Collected data |
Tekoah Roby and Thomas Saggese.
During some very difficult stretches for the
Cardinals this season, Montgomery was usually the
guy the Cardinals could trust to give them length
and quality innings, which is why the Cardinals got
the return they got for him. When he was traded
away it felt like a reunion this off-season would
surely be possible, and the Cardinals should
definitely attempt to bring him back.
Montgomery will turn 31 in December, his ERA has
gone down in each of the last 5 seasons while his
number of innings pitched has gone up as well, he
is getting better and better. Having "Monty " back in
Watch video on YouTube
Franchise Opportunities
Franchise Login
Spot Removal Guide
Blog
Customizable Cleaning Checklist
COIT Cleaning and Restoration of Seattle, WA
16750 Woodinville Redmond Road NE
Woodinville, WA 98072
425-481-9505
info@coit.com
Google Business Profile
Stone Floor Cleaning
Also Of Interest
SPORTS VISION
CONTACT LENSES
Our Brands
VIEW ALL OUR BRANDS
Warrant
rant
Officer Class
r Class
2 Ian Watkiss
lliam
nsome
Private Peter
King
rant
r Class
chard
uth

==

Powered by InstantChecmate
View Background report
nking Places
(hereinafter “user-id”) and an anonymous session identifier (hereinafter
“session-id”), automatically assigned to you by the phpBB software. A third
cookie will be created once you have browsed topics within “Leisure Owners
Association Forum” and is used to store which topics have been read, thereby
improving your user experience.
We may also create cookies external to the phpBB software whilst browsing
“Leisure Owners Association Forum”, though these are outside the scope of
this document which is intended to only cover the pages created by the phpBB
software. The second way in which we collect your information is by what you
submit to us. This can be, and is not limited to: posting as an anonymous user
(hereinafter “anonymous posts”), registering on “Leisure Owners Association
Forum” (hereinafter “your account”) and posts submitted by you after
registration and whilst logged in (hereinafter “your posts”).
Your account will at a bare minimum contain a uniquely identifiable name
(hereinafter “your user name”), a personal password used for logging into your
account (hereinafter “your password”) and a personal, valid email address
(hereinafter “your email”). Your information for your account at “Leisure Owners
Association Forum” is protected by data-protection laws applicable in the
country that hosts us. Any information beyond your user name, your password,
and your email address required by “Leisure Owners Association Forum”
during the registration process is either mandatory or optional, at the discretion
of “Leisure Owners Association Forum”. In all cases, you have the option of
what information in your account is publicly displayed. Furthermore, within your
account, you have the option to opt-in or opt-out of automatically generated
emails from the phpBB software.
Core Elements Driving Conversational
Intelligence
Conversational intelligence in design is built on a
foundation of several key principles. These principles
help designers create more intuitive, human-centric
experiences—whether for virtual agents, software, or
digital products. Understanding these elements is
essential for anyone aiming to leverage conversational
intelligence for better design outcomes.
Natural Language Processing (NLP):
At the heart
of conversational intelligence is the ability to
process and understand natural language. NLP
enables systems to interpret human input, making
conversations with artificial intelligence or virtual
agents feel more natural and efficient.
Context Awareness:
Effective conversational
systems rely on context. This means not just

---

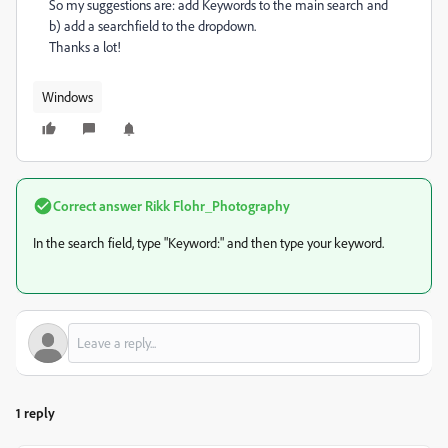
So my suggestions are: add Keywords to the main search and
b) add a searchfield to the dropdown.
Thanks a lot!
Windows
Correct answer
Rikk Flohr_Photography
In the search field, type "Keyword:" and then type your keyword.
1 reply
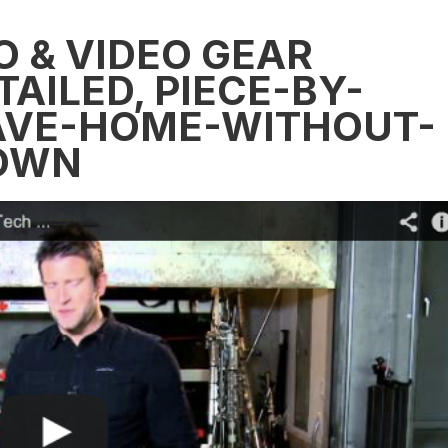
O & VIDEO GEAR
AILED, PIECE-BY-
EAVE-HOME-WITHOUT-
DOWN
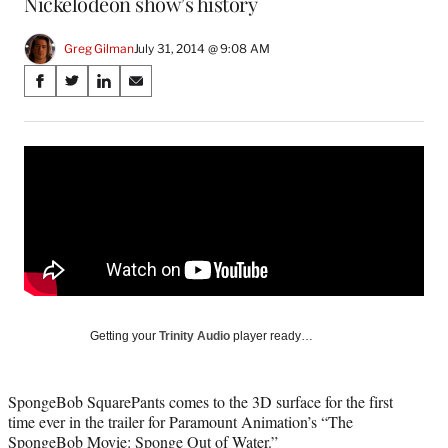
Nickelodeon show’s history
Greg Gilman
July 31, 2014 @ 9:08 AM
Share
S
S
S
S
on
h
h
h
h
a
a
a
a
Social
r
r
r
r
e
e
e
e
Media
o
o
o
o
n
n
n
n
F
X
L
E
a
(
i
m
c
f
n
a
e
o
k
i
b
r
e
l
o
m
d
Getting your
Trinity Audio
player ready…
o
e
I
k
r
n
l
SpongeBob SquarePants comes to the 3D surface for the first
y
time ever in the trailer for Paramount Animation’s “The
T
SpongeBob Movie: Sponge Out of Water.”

What you are asked to do | For this exercise, output exactly the lines above from the line with "Tekoah Roby and Thomas Saggese." to the line with "the return they", counting both, and leave out the rest.

Solution to the problem |
Tekoah Roby and Thomas Saggese.
During some very difficult stretches for the
Cardinals this season, Montgomery was usually the
guy the Cardinals could trust to give them length
and quality innings, which is why the Cardinals got
the return they got for him. When he was traded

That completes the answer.